It was apparently about a year before the death of Hipparchus, that Stesagoras, the nephew and successor of that Miltiades who departed from Athens to found a colony in the Thracian Chersonesus, perished by an assassin's blow. Hippias, evidently deeming he had the right, as sovereign of the parent country, to appoint the governor of the colony, sent to the Chersonesus in that capacity the brother of the deceased, a namesake of the first founder, whose father, Cimon, from jealousy of his power or repute, had been murdered by the sons of Pisistratus . The new Miltiades was a man of consummate talents, but one who scrupled little as to the means by which to accomplish his objects. Arriving at his government, he affected a deep sorrow for the loss of his brother; the principal nobles of the various cities of the Chersonesus came in one public procession to condole with him; the crafty chief seized and loaded them with irons, and, having thus insnared the possible rivals of his power, or enemies of his designs, he secured the undisputed possession of the whole Chersonesus, and maintained his civil authority by a constant military force. A marriage with Hegesipyle, a daughter of one of the Thracian princes, at once enhanced the dignity and confirmed the sway of the young and aspiring chief. Some years afterward, we shall see in this Miltiades the most eminent warrior of his age - at present we leave him to an unquiet and perilous power, and return to Hippias.

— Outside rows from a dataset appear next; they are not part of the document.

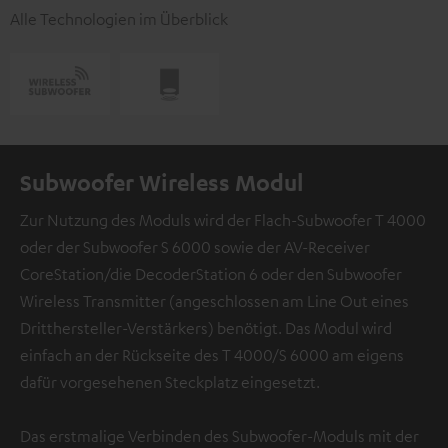
Alle Technologien im Überblick
Subwoofer Wireless Modul
Zur Nutzung des Moduls wird der Flach-Subwoofer T 4000
oder der Subwoofer S 6000 sowie der AV-Receiver
CoreStation/die DecoderStation 6 oder den Subwoofer
Wireless Transmitter (angeschlossen am Line Out eines
Dritthersteller-Verstärkers) benötigt. Das Modul wird
einfach an der Rückseite des T 4000/S 6000 am eigens
dafür vorgesehenen Steckplatz eingesetzt.
Das erstmalige Verbinden des Subwoofer-Moduls mit der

IV. A storm gathered rapidly on against the security and ambition of the tyrant. The highborn and haughty family of the Alcmaeonids had been expelled from Athens at the victorious return of Pisistratus - their estates in Attica confiscated - their houses razed - their very sepulchres destroyed. After fruitless attempts against the oppressors, they had retired to Lipsydrium, a fortress on the heights of Parnes, where they continued to cherish the hope of return and the desire of revenge. Despite the confiscation of their Attic estates, their wealth and resources, elsewhere secured, were enormous. The temple of Delphi having been destroyed by fire, they agreed with the Amphictyons to rebuild it, and performed the holy task with a magnificent splendour far exceeding the conditions of the contract. But in that religious land, wealth, thus lavished, was no unprofitable investment. The priests of Delphi were not insensible of the liberality of the exiles, and Clisthenes, the most eminent and able of the Alcmaeonidae, was more than suspected of suborning the Pythian. Sparta, the supporter of oligarchies, was the foe of tyrants, and every Spartan who sought the oracle was solemnly involved to aid the glorious enterprise of delivering the Eupatrids of Athens from the yoke of the Pisistratidae.

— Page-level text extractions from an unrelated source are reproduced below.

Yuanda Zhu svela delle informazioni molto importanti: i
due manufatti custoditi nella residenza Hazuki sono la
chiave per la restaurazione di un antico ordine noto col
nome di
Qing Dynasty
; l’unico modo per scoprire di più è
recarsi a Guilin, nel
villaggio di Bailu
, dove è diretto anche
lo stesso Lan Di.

The Spartans were at length moved by instances so repeatedly urged. Policy could not but soften that jealous state to such appeals to her superstition. Under the genius of the Pisistratidae, Athens had rapidly advanced in power, and the restoration of the Alcmaeonidae might have seemed to the Spartan sagacity but another term for the establishment of that former oligarchy which had repressed the intellect and exhausted the resources of an active and aspiring people. Sparta aroused herself, then, at length, and "though in violation." says Herodotus, "of some ancient ties of hospitality," despatched a force by sea against the Prince of Athens. That alert and able ruler lost no time in seeking assistance from his allies, the Thessalians; and one of their powerful princes led a thousand horsemen against the Spartans, who had debarked at Phalerum. Joined by these allies, Hippias engaged and routed the enemy, and the Spartan leader himself fell upon the field of battle. His tomb was long visible in Cynosarges, near the gates of Athens - a place rendered afterward more illustrious by giving name to the Cynic philosophers. 

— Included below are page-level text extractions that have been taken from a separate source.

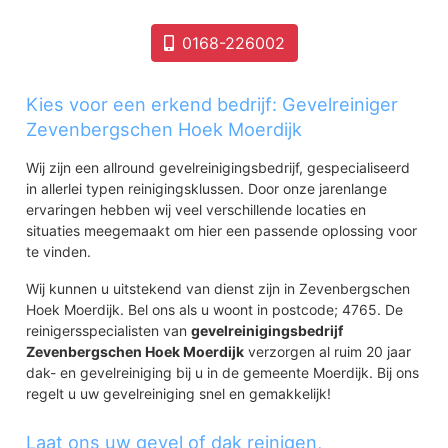
0168-226002
Kies voor een erkend bedrijf: Gevelreiniger
Zevenbergschen Hoek Moerdijk
Wij zijn een allround gevelreinigingsbedrijf, gespecialiseerd
in allerlei typen reinigingsklussen. Door onze jarenlange
ervaringen hebben wij veel verschillende locaties en
situaties meegemaakt om hier een passende oplossing voor
te vinden.
Wij kunnen u uitstekend van dienst zijn in Zevenbergschen
Hoek Moerdijk. Bel ons als u woont in postcode; 4765. De
reinigersspecialisten van
gevelreinigingsbedrijf
Zevenbergschen Hoek Moerdijk
verzorgen al ruim 20 jaar
dak- en gevelreiniging bij u in de gemeente Moerdijk. Bij ons
regelt u uw gevelreiniging snel en gemakkelijk!
Laat ons uw gevel of dak reinigen,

Undismayed by their defeat, the Spartans now despatched a more considerable force against the tyrant, under command of their king Cleomenes. This army proceeded by land - entered Attica - encountered, defeated, the Thessalian horse , - and marched towards the gates of Athens, joined, as they proceeded, by all those Athenians who hoped, in the downfall of Hippias, the resurrection of their liberties. The Spartan troops hastened to besiege the Athenian prince in the citadel, to which he retired with his forces. But Hippias had provided his refuge with all the necessaries which might maintain him in a stubborn and prolonged resistance. The Spartans were unprepared for the siege - the blockade of a few days sufficed to dishearten them, and they already meditated a retreat. A sudden incident opening to us in the midst of violence one of those beautiful glimpses of human affection which so often adorn and sanctify the darker pages of history, unexpectedly secured the Spartan triumph. Hippias and his friends, fearing the safety of their children in the citadel, resolved to dismiss them privately to some place of greater security. Unhappily, their care was frustrated, and the children fell into the hands of the enemy. All the means of success within their reach (the foe wearied - the garrison faithful), the parents yet resigned themselves at once to the voluntary sacrifice of conquest and ambition.
Upon the sole condition of recovering their children, Hippias and his partisans consented to surrender the citadel, and quit the territories of Attica within five days. Thus, in the fourth year from the death of Hipparchus (B. C. 510), and about fifty years after the first establishment of the tyranny under its brilliant founder, the dominion of Athens passed away from the house of Pisistratus.